Monthly Archives: July 2015

On standing still and ceasing

In silence which is active, the Inner Light begins to glow – a tiny spark. For the flame to be kindled and to grow, subtle argument and the clamour of our emotions must be stilled. It is by an attention full of love that we enable the Inner Light to blaze and illuminate our dwelling and to make of our whole being a source from which this Light may shine out.

Words must be purified in a redemptive silence if they are to bear the message of peace. The right to speak is a call to the duty of listening. Speech has no meaning unless there are attentive minds and silent hearts. Silence is the welcoming acceptance of the other. The word born of silence must be received in silence.

Pierre Lacout, 1969

It seems to me that pretty well all the many thousands of words which have been written over long centuries on contemplative practice probably boil down to these: “subtle argument and the clamour of our emotions must be stilled.” And yet we so easily focus on the techniques available to us – zazen, centring prayer, prayers of repetition – that the sweet core of all practice often eludes us. “An attention full of love” is something so obvious that it seems far too simple. Our busy minds are sure that there must be more to it than that.

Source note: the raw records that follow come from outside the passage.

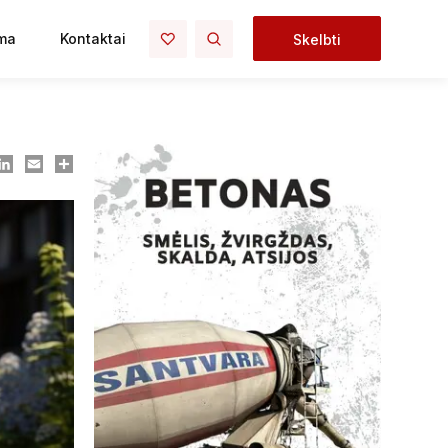
ma
Kontaktai
Skelbti
ook
essenger
LinkedIn
Email
Dalintis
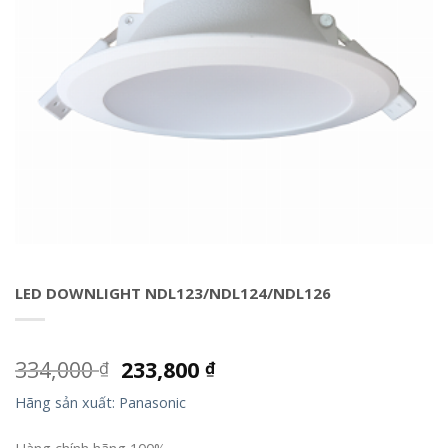
LED DOWNLIGHT NDL123/NDL124/NDL126
334,000
233,800
₫
₫
Hãng sản xuất: Panasonic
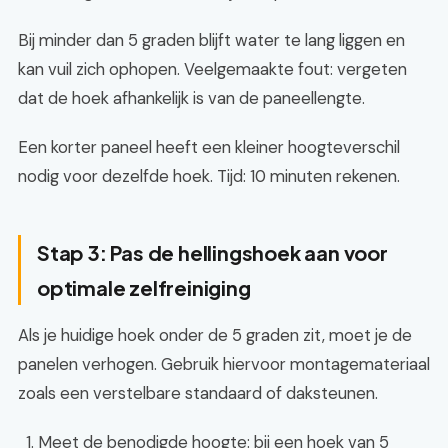
Bij minder dan 5 graden blijft water te lang liggen en
kan vuil zich ophopen. Veelgemaakte fout: vergeten
dat de hoek afhankelijk is van de paneellengte.
Een korter paneel heeft een kleiner hoogteverschil
nodig voor dezelfde hoek. Tijd: 10 minuten rekenen.
Stap 3: Pas de hellingshoek aan voor
optimale zelfreiniging
Als je huidige hoek onder de 5 graden zit, moet je de
panelen verhogen. Gebruik hiervoor montagemateriaal
zoals een verstelbare standaard of daksteunen.
Meet de benodigde hoogte: bij een hoek van 5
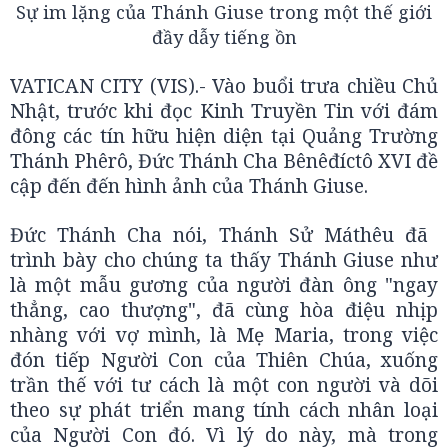
Sự im lặng của Thánh Giuse trong một thế giới
đầy dẫy tiếng ồn
VATICAN CITY (VIS).- Vào buổi trưa chiều Chủ
Nhật, trước khi đọc Kinh Truyền Tin với đám
đông các tín hữu hiện diện tại Quảng Trường
Thánh Phêrô, Đức Thánh Cha Bênêđíctô XVI đề
cập đến đến hình ảnh của Thánh Giuse.
Đức Thánh Cha nói, Thánh Sử Máthêu đã
trình bày cho chúng ta thấy Thánh Giuse như
là một mẫu gương của người đàn ông "ngay
thẳng, cao thượng", đã cùng hòa điệu nhịp
nhàng với vợ mình, là Mẹ Maria, trong việc
đón tiếp Người Con của Thiên Chúa, xuống
trần thế với tư cách là một con người và dõi
theo sự phát triển mang tính cách nhân loại
của Người Con đó. Vì lý do này, mà trong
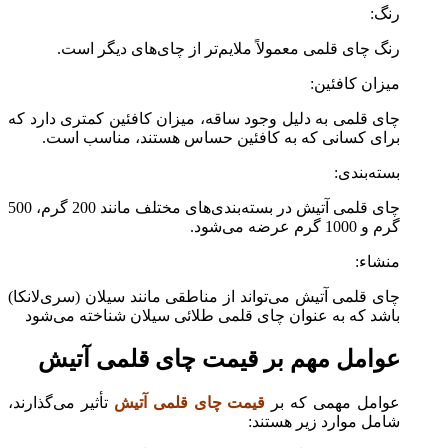
رنگ:
رنگ چای قلمی معمولاً ملایم‌تر از چای‌های دیگر است.
میزان کافئین:
چای قلمی به دلیل وجود ساقه، میزان کافئین کمتری دارد که
برای کسانی که به کافئین حساس هستند، مناسب است.
بسته‌بندی:
چای قلمی آتیش در بسته‌بندی‌های مختلف مانند 200 گرم، 500
گرم و 1000 گرم عرضه می‌شود.
منشاء:
چای قلمی آتیش می‌تواند از مناطقی مانند سیلان (سری‌لانکا)
باشد که به عنوان چای قلمی طلائی سیلان شناخته می‌شود
عوامل مهم بر قیمت چای قلمی آتیش
عوامل مهمی که بر
قیمت چای قلمی آتیش
تأثیر می‌گذارند،
شامل موارد زیر هستند:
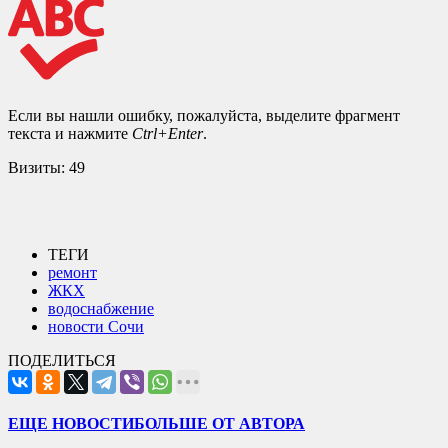
Если вы нашли ошибку, пожалуйста, выделите фрагмент
текста и нажмите
Ctrl+Enter
.
Визиты:
49
ТЕГИ
ремонт
ЖКХ
водоснабжение
новости Сочи
ПОДЕЛИТЬСЯ
ЕЩЕ НОВОСТИ
БОЛЬШЕ ОТ АВТОРА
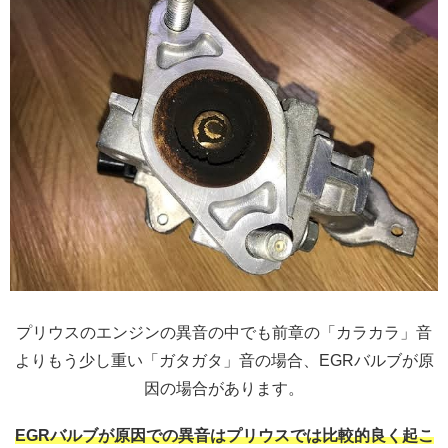
プリウスのエンジンの異音の中でも前章の「カラカラ」音
よりもう少し重い「ガタガタ」音の場合、EGRバルブが原
因の場合があります。
EGRバルブが原因での異音はプリウスでは比較的良く起こ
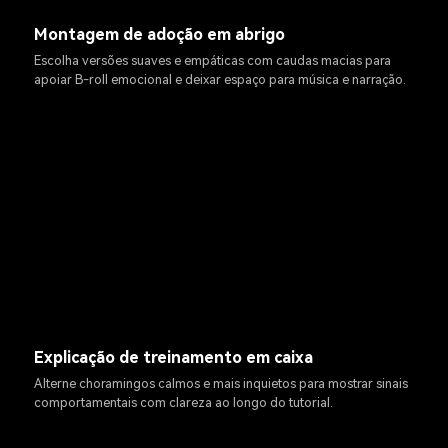
Montagem de adoção em abrigo
Escolha versões suaves e empáticas com caudas macias para
apoiar B-roll emocional e deixar espaço para música e narração.
Explicação de treinamento em caixa
Alterne choramingos calmos e mais inquietos para mostrar sinais
comportamentais com clareza ao longo do tutorial.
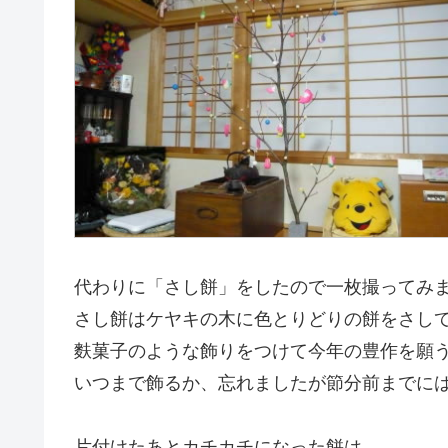
代わりに「さし餅」をしたので一枚撮ってみ
さし餅はケヤキの木に色とりどりの餅をさし
麩菓子のような飾りをつけて今年の豊作を願
いつまで飾るか、忘れましたが節分前までに
片付けたあとカチカチになった餅は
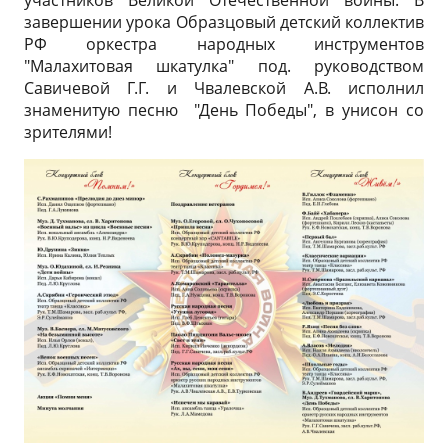
участников Великой Отечественной войны. В
завершении урока Образцовый детский коллектив
РФ оркестра народных инструментов
"Малахитовая шкатулка" под. руководством
Савичевой Г.Г. и Чвалевской А.В. исполнил
знаменитую песню "День Победы", в унисон со
зрителями!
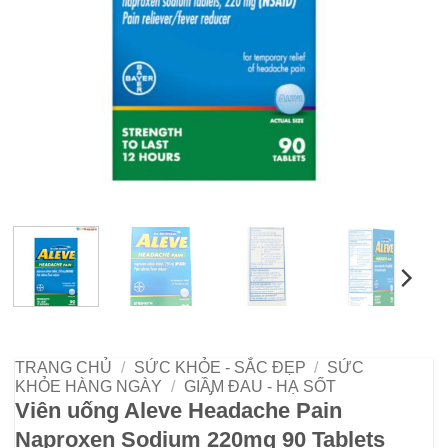
TRANG CHỦ
/
SỨC KHỎE - SẮC ĐẸP
/
SỨC
KHỎE HÀNG NGÀY
/
GIẦ̡M ĐAU - HẠ SỐT
Viên uống Aleve Headache Pain
Naproxen Sodium 220mg 90 Tablets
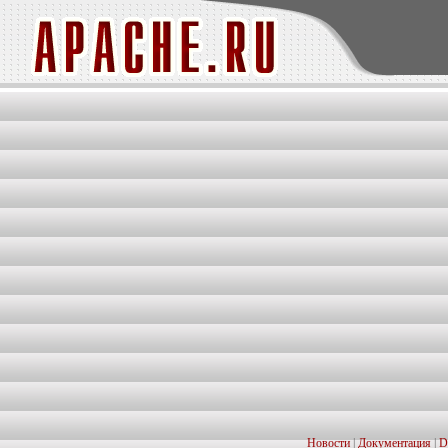
Новости
|
Документация
|
D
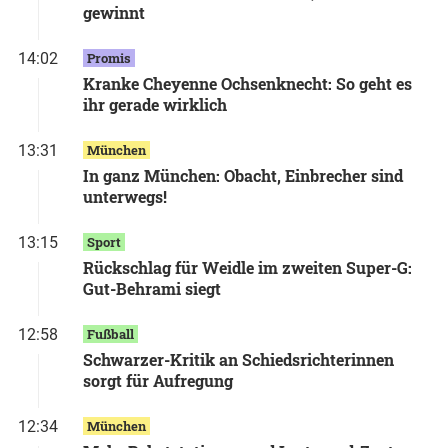
gewinnt
14:02
Promis
Kranke Cheyenne Ochsenknecht: So geht es
ihr gerade wirklich
13:31
München
In ganz München: Obacht, Einbrecher sind
unterwegs!
13:15
Sport
Rückschlag für Weidle im zweiten Super-G:
Gut-Behrami siegt
12:58
Fußball
Schwarzer-Kritik an Schiedsrichterinnen
sorgt für Aufregung
12:34
München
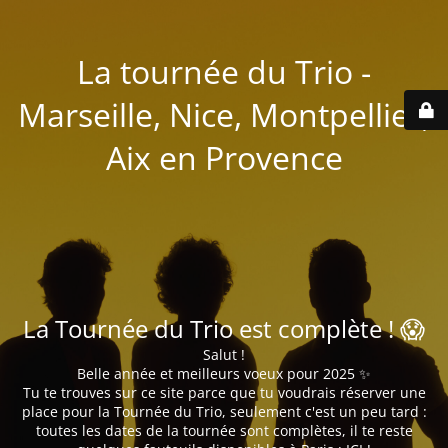
La tournée du Trio -
Marseille, Nice, Montpellier,
Aix en Provence
La Tournée du Trio est complète ! 😱
Salut !
Belle année et meilleurs voeux pour 2025 ✨
Tu te trouves sur ce site parce que tu voudrais réserver une
place pour la Tournée du Trio, seulement c'est un peu tard :
toutes les dates de la tournée sont complètes, il te reste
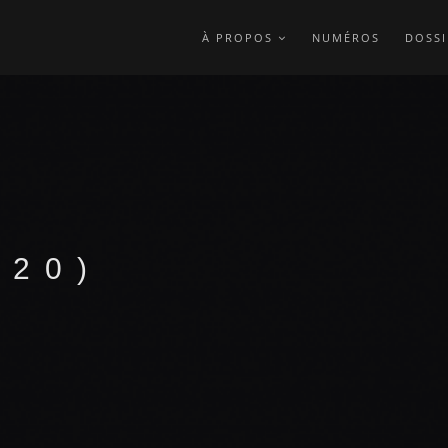
À PROPOS
NUMÉROS
DOSSI
020)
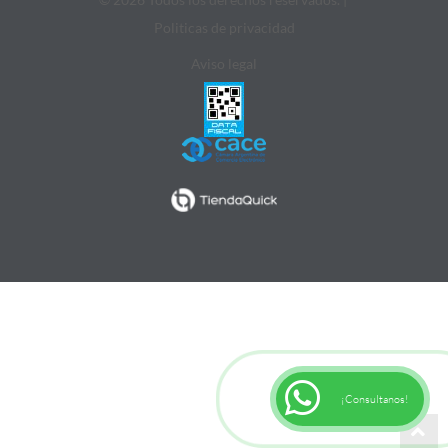
Politicas de privacidad
Aviso legal
¡Consultanos!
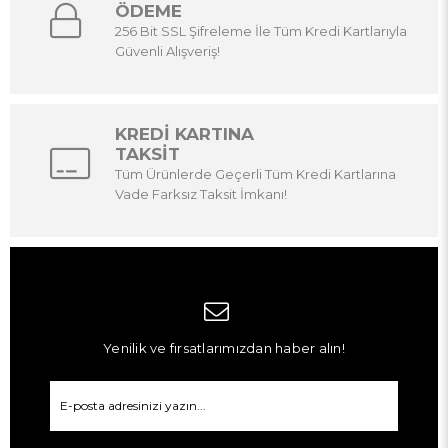
ÖDEME
256 Bit SSL Şifreleme İle Tüm Kredi Kartlarıyla
Güvenli Alışveriş!
KREDİ KARTINA
TAKSİT
Tüm Ürünlerde Geçerli Tüm Kredi Kartlarına
Vade Farksız Taksit İmkanı!
Yenilik ve fırsatlarımızdan haber alın!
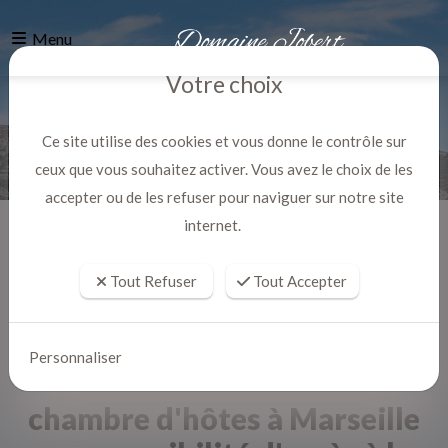
Menu
Votre choix
Ce site utilise des cookies et vous donne le contrôle sur
ceux que vous souhaitez activer. Vous avez le choix de les
accepter ou de les refuser pour naviguer sur notre site
internet.
Accueil
Actualites
Tout Refuser
Tout Accepter
Personnaliser
chambre d'hôtes à Marseille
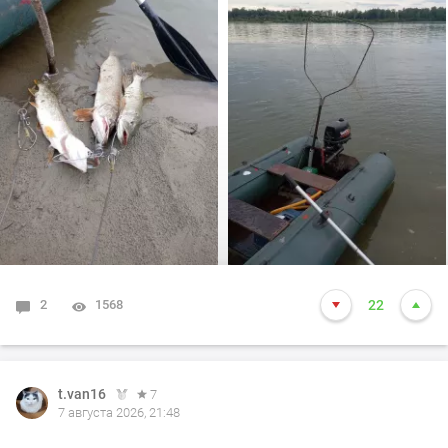
корягам. Уже много написал)))). Так вот, сегодня
долбил до вечера выхода не как от слова совсем!!! Но
произошло не которое событие. Я предупредил деда
т.е собирайся домой, а сам от него 100м. И в отвес
между бревен я опустил блесну и понятно толи зацеп,
толи рыба, да оказалось опять дур махина, но я думаю
14-15 это точно. Так вот она меня помучила и я ее в
подсак, сильно ударила и в сплеск. Как так получилось
что в подсаке осталась одна блесна. Ну и как всегда
вам нхнч!!!
2
1568
22
t.van16
7
7 августа 2026, 21:48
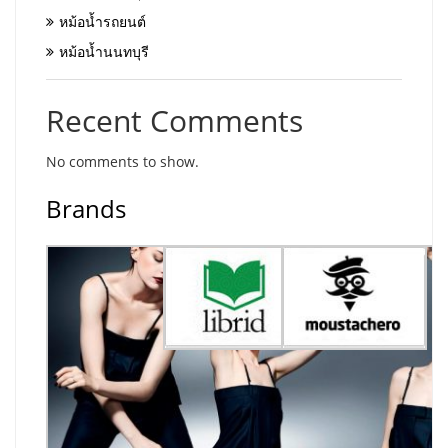
หม้อน้ำรถยนต์
หม้อน้ำนนทบุรี
Recent Comments
No comments to show.
Brands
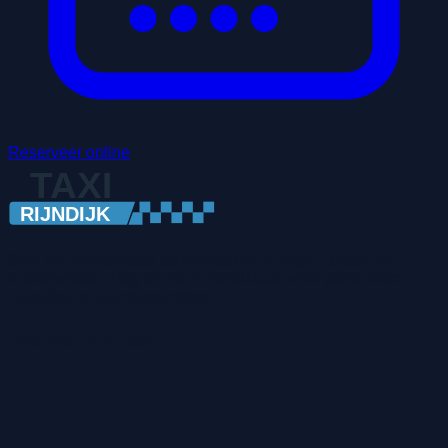
Reserveer online
Snel en betrouwbaar taxivervoer in de regio Leiden en
Zoeterwoude. Dag en nacht bereikbaar voor particuliere,
zakelijke en luchthavenritten.
Betaalopties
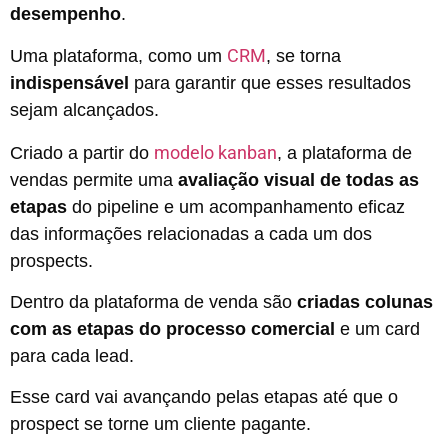
desempenho
.
CRM
Uma plataforma, como um
, se torna
indispensável
para garantir que esses resultados
sejam alcançados.
modelo kanban
Criado a partir do
,
a plataforma de
vendas permite uma
avaliação visual de todas as
etapas
do pipeline e um acompanhamento eficaz
das informações relacionadas a cada um dos
prospects.
Dentro da plataforma de venda são
criadas colunas
com as etapas do processo comercial
e um card
para cada lead.
Esse card vai avançando pelas etapas até que o
prospect se torne um cliente pagante.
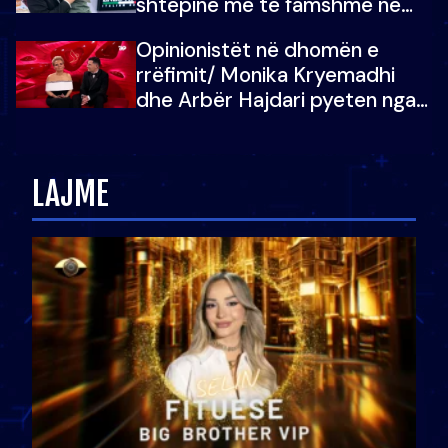
shtëpinë më të famshme në
Shqipëri, opinionisti takohet me
Opinionistët në dhomën e
vajzën e tij
rrëfimit/ Monika Kryemadhi
dhe Arbër Hajdari pyeten nga
Ledion Liço: A do ta
zëvendësonit njëri-tjetrin?
LAJME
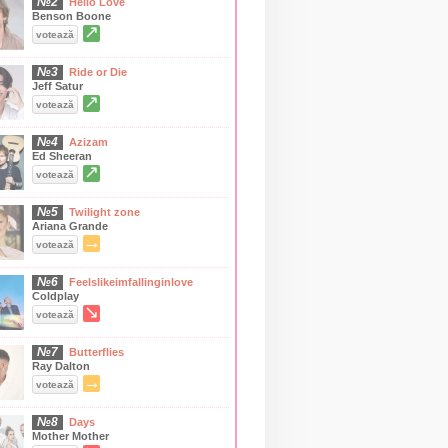
№2
Hello Love
Benson Boone
↗
votează
№3
Ride or Die
Jeff Satur
↗
votează
№4
Azizam
Ed Sheeran
↗
votează
№5
Twilight zone
Ariana Grande
→
votează
№6
Feelslikeimfallinginlove
Coldplay
↘
votează
№7
Butterflies
Ray Dalton
→
votează
№8
Days
Mother Mother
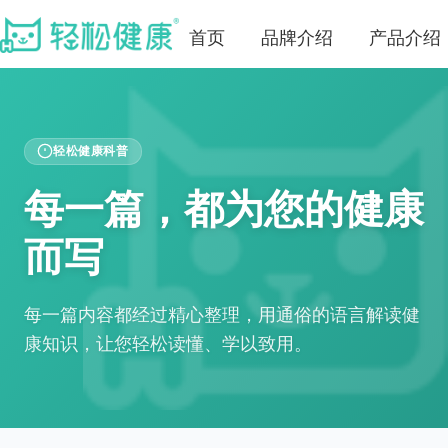
首页
品牌介绍
产品介绍
轻松健康科普
每一篇，都为您的健康
而写
每一篇内容都经过精心整理，用通俗的语言解读健
康知识，让您轻松读懂、学以致用。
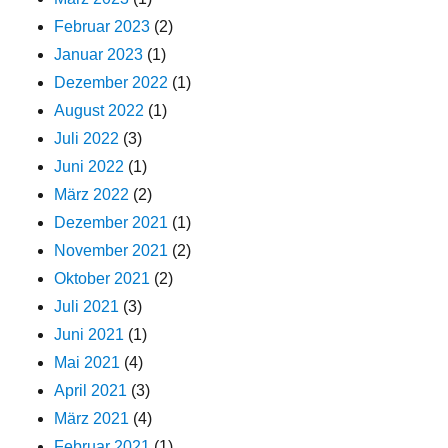
Februar 2023
(2)
Januar 2023
(1)
Dezember 2022
(1)
August 2022
(1)
Juli 2022
(3)
Juni 2022
(1)
März 2022
(2)
Dezember 2021
(1)
November 2021
(2)
Oktober 2021
(2)
Juli 2021
(3)
Juni 2021
(1)
Mai 2021
(4)
April 2021
(3)
März 2021
(4)
Februar 2021
(1)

I am sure that there must be as many ways for this to be true in someone’s practice as there are people to practice anything, and yet for me two strangely opposite means always rise to the surface. One, of course, is meeting for worship, where I am immersed already in the love of Friends, in the eucharistic community of silence; the other is the Jesus Prayer, where alone my heart opens in a prayer that is so much more than what people in our society mean when they say, “mantra”. The words, “Lord Jesus Christ, Son of God, have mercy on me, a sinner” imply a whole Christology of love and surrender that does in fact fill my attention with love – and returns it there as often as it wanders off like the drifting sheep that it is.

Surrender is the last act, willingly or otherwise, each of us is likely to make in this life. The Buddhist psychologist Kathleen Dowling Singh has written extensively on death and the dying process, chiefly in her wonderful book The Grace in Dying. She writes,

As we return and/or are returned to our Original Nature, virtues that we have acquired, usually through deliberate cultivation, flow naturally as water from a spring. The qualities of loving-kindness, compassion, presence, centeredness, spaciousness, mercy and confidence all radiate naturally forth from our transformed being as we come closer to death. Many a time I have heard “I love you” whispered softly and easily to a spouse or child or parent who may never have heard those words before. Many a time I have seen the dying comfort those in pain around them…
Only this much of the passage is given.